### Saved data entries
################

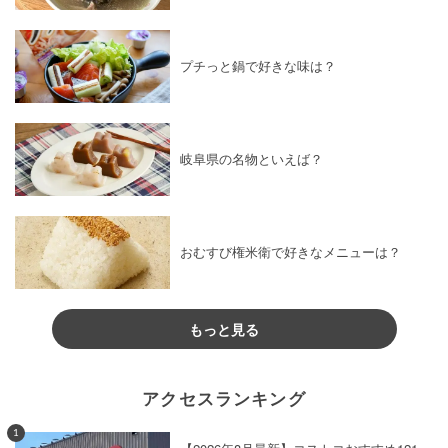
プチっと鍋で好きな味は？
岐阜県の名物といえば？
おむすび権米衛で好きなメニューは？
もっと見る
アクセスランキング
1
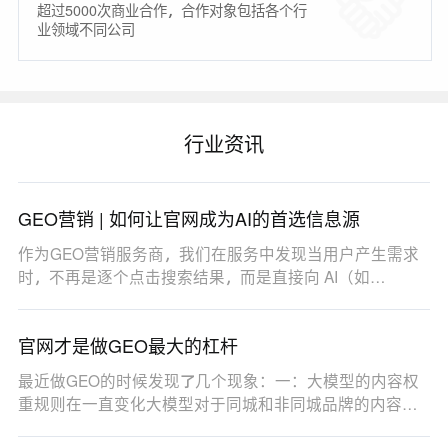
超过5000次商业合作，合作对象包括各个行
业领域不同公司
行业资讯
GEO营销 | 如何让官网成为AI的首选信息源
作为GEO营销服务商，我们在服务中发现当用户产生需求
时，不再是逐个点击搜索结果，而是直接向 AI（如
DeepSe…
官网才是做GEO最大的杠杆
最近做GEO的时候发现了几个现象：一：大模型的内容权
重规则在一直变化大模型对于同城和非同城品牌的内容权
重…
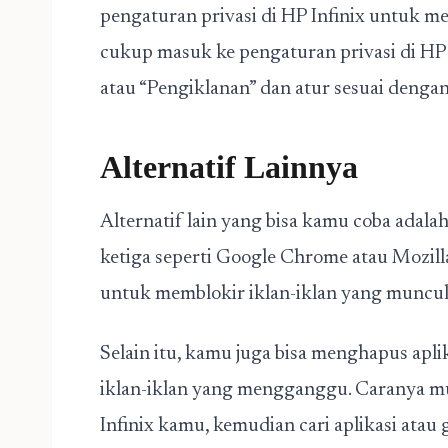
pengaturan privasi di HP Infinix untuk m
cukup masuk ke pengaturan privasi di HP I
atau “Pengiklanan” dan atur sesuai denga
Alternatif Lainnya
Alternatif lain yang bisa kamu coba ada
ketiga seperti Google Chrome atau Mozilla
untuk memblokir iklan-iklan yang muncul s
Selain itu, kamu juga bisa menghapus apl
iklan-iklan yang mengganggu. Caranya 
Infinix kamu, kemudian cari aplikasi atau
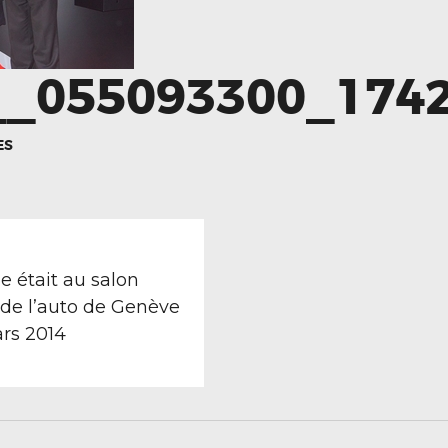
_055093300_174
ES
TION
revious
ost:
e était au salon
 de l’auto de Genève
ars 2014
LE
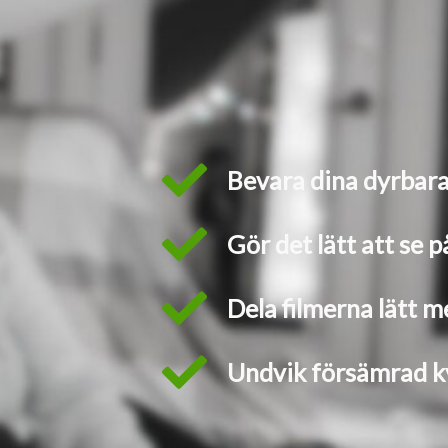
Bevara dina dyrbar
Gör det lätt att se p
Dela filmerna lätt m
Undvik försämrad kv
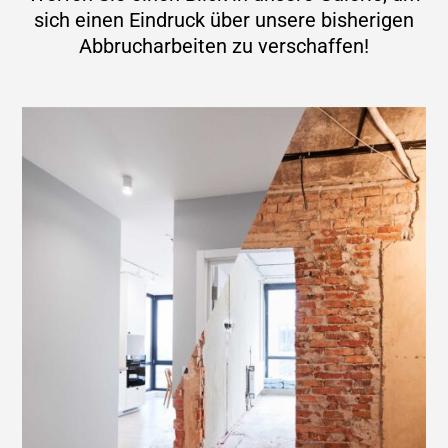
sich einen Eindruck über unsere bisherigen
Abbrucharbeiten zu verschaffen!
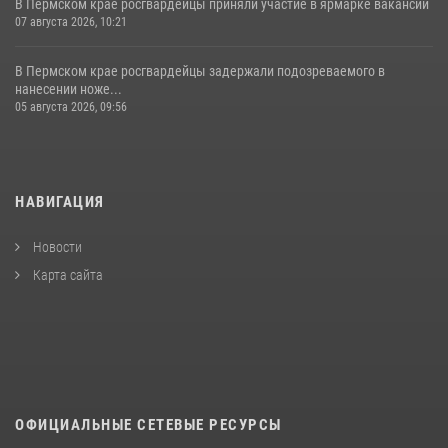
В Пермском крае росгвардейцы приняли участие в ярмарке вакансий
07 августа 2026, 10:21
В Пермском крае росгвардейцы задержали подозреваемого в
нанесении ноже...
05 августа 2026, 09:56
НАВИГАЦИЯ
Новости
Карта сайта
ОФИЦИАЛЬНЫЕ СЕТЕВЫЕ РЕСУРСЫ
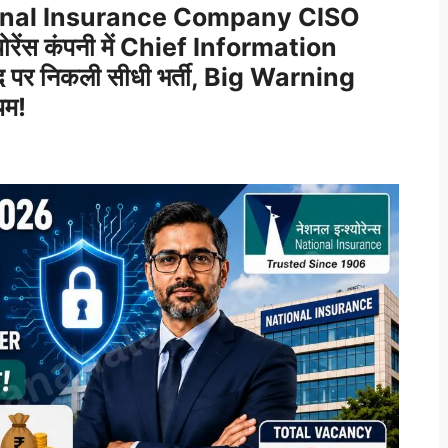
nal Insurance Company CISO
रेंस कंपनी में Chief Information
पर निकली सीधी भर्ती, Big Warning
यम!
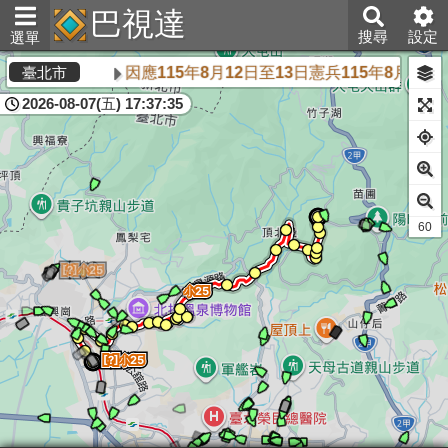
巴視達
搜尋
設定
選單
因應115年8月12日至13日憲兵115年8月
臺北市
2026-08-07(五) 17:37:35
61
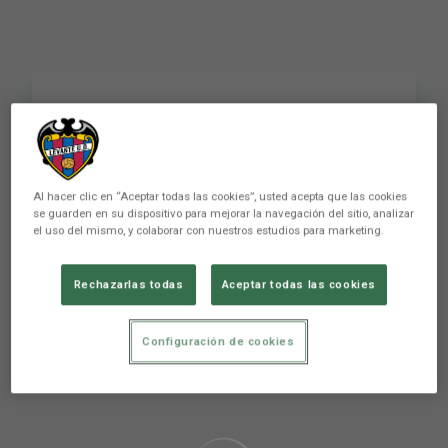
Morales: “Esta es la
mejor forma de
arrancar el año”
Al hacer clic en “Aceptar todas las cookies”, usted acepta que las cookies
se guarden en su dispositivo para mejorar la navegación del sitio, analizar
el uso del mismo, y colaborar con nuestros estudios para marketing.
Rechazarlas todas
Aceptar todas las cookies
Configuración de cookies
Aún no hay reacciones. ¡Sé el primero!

################

### Exercise requirements
For each line above, output its wording exactly and leave out any picture.

### Problem solution
プチっと鍋で好きな味は？
岐阜県の名物といえば？
おむすび権米衛で好きなメニューは？
もっと見る
アクセスランキング
1
超过5000次商业合作，合作对象包括各个行
业领域不同公司
行业资讯
GEO营销 | 如何让官网成为AI的首选信息源
作为GEO营销服务商，我们在服务中发现当用户产生需求
时，不再是逐个点击搜索结果，而是直接向 AI（如
DeepSe…
官网才是做GEO最大的杠杆
最近做GEO的时候发现了几个现象：一：大模型的内容权
重规则在一直变化大模型对于同城和非同城品牌的内容权
重…
pengaturan privasi di HP Infinix untuk m
cukup masuk ke pengaturan privasi di HP I
atau “Pengiklanan” dan atur sesuai denga
Alternatif Lainnya
Alternatif lain yang bisa kamu coba ada
ketiga seperti Google Chrome atau Mozilla
untuk memblokir iklan-iklan yang muncul s
Selain itu, kamu juga bisa menghapus apl
iklan-iklan yang mengganggu. Caranya 
Infinix kamu, kemudian cari aplikasi atau
_055093300_174
ES
TION
revious
ost:
e était au salon
 de l’auto de Genève
ars 2014
LE
Bevara dina dyrbar
Gör det lätt att se p
Dela filmerna lätt m
Undvik försämrad kv
sich einen Eindruck über unsere bisherigen
Abbrucharbeiten zu verschaffen!
В Пермском крае росгвардейцы приняли участие в ярмарке вакансий
07 августа 2026, 10:21
В Пермском крае росгвардейцы задержали подозреваемого в
нанесении ноже...
05 августа 2026, 09:56
НАВИГАЦИЯ
Новости
Карта сайта
ОФИЦИАЛЬНЫЕ СЕТЕВЫЕ РЕСУРСЫ
nal Insurance Company CISO
रेंस कंपनी में Chief Information
पर निकली सीधी भर्ती, Big Warning
यम!
巴視達
搜尋
設定
選單
因應115年8月12日至13日憲兵115年8月
臺北市
2026-08-07(五) 17:37:35
61
Morales: “Esta es la
mejor forma de
arrancar el año”
Al hacer clic en “Aceptar todas las cookies”, usted acepta que las cookies
se guarden en su dispositivo para mejorar la navegación del sitio, analizar
el uso del mismo, y colaborar con nuestros estudios para marketing.
Rechazarlas todas
Aceptar todas las cookies
Configuración de cookies
Aún no hay reacciones. ¡Sé el primero!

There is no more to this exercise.